Washington Extra – Wave goodbye
Might be time for a remake of an old classic film, with a contemporary twist: Mr. Smith gets out of Washington (or should that be Dodge?)
More and more lawmakers are deciding it’s time, enough is enough, see ya. The Number 2 Republican in the Senate, Jon Kyl, today announced he won’t seek reelection next year, with a quaint “my heart says it is time to go.”
While not an elected official, Federal Reserve Governor Kevin Warsh said today he was stepping down from the central bank’s powerful board.
That of course followed Democratic Senator Jim Webb who said this week he won’t run for reelection, and Republican Congressman Christopher Lee who quit on the spot after the shirtless scandal.
Tea Party candidates were so excited to get congressional seats in November’s election that the notion of willingly stepping aside is probably unthinkable. Let’s see how they feel after a couple of budget cycles.

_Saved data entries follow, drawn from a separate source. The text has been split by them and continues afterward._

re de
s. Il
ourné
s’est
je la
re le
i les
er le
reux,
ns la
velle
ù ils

One official who has decided not to leave right away is Egyptian President Hosni Mubarak. After a day of suspense and drama worthy of an Alfred Hitchcock movie, Mubarak went on television to say he had transferred power to his vice president, but was not stepping down, but still intended not to seek reelection.

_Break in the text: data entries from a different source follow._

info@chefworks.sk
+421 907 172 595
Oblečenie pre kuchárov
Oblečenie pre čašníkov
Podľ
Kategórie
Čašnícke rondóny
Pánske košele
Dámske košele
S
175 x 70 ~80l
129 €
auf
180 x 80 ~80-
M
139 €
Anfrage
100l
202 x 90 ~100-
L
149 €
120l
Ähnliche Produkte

As is often said of the Middle East, it’s complicated…
See Kevin Drawbaugh’s interview with Congressman Barney Frank who vows a fight over Republican attempts to weaken Dodd-Frank financial reforms and Corbett Daly’s story detailing White House housing proposals to be unveiled tomorrow.

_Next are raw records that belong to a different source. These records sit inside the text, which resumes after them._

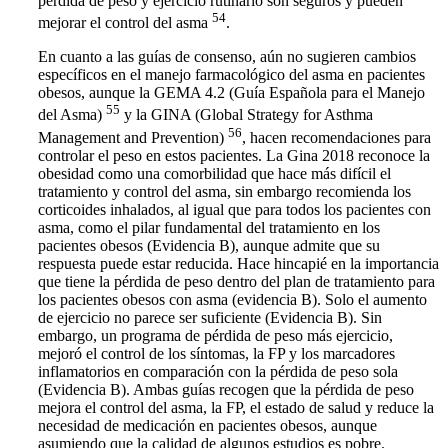
pérdida de peso y ejercicio rutinario son seguros y pueden
54
mejorar el control del asma
.
En cuanto a las guías de consenso, aún no sugieren cambios
específicos en el manejo farmacológico del asma en pacientes
obesos, aunque la GEMA 4.2 (Guía Española para el Manejo
55
del Asma)
y la GINA (Global Strategy for Asthma
56
Management and Prevention)
, hacen recomendaciones para
controlar el peso en estos pacientes. La Gina 2018 reconoce la
obesidad como una comorbilidad que hace más difícil el
tratamiento y control del asma, sin embargo recomienda los
corticoides inhalados, al igual que para todos los pacientes con
asma, como el pilar fundamental del tratamiento en los
pacientes obesos (Evidencia B), aunque admite que su
respuesta puede estar reducida. Hace hincapié en la importancia
que tiene la pérdida de peso dentro del plan de tratamiento para
los pacientes obesos con asma (evidencia B). Solo el aumento
de ejercicio no parece ser suficiente (Evidencia B). Sin
embargo, un programa de pérdida de peso más ejercicio,
mejoró el control de los síntomas, la FP y los marcadores
inflamatorios en comparación con la pérdida de peso sola
(Evidencia B). Ambas guías recogen que la pérdida de peso
mejora el control del asma, la FP, el estado de salud y reduce la
necesidad de medicación en pacientes obesos, aunque
asumiendo que la calidad de algunos estudios es pobre.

Here are our top stories from Washington today…
Rep Frank vows fight over GOP attack on Dodd-Frank
Democrats will resist Republican attempts to weaken Dodd-Frank financial reforms through underfunding key regulatory agencies, Representative Barney Frank told Reuters. “We intend to make a fight,” Frank, senior Democrat on the House Financial Services Committee, said in an interview. “I’m worried that (committee Republicans) are complicit with the appropriators in underfunding the SEC and the CFTC. That’s the biggest problem.”
For more of this story by Kevin Drawbaugh, read here.
Obama housing paper includes government insurance fund
President Obama’s housing white paper to be unveiled on Friday includes an option to create an insurance fund for mortgage backed securities that is similar to the FDIC, sources familiar with the plan told Reuters. The plan lays out three legislative options for making long-term changes to the housing finance system, while also taking near-term steps to slowly lessen the government’s role in the mortgage market now dominated by Fannie Mae and Freddie Mac.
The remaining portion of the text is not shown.